---------- Given data

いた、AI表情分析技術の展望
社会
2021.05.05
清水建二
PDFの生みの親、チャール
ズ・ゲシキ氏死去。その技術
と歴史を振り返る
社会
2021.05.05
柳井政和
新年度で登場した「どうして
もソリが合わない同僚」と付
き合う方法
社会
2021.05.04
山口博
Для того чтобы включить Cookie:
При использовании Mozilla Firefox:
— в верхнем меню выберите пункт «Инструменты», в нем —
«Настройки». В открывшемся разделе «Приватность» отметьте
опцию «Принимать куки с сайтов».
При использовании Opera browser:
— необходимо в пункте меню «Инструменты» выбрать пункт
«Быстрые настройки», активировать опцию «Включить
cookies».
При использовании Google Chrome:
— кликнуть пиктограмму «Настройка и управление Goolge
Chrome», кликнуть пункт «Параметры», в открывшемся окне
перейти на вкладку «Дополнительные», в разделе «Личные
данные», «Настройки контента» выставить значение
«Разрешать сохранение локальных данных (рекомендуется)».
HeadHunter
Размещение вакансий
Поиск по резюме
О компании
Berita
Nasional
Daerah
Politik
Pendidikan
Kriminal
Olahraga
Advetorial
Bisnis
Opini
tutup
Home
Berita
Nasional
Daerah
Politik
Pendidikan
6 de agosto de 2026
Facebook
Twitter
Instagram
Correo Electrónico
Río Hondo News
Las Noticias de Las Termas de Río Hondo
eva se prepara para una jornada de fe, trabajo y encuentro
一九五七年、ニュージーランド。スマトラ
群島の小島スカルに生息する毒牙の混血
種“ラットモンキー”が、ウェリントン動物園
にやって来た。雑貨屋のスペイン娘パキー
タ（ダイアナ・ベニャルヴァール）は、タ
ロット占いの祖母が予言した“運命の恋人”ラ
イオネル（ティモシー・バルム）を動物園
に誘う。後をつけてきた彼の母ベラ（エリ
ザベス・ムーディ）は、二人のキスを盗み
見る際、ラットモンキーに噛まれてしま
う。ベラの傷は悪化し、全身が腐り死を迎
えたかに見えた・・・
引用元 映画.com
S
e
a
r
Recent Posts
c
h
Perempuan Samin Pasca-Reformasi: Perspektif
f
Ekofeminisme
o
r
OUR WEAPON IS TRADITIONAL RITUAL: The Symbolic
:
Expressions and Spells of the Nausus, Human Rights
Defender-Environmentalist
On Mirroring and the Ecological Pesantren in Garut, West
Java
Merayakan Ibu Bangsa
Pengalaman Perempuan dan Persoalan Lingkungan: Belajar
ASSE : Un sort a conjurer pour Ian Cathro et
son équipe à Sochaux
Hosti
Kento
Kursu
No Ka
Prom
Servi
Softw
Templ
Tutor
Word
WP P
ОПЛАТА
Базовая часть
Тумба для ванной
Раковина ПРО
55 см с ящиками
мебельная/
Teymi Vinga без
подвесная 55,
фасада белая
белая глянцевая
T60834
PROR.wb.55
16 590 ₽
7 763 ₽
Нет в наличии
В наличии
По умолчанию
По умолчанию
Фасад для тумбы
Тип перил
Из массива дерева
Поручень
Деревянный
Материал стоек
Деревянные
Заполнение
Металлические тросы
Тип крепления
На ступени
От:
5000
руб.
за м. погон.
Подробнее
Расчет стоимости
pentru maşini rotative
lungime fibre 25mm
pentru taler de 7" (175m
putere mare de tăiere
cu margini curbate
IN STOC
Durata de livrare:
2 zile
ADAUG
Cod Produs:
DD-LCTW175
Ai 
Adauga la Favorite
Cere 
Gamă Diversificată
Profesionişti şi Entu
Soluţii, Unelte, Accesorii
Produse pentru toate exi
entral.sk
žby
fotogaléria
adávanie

--------------------

-- Try it --
Check each line of the records for "опцию" and copy the ones that contain it.

-- Exercise result --
опцию «Принимать куки с сайтов».
«Быстрые настройки», активировать опцию «Включить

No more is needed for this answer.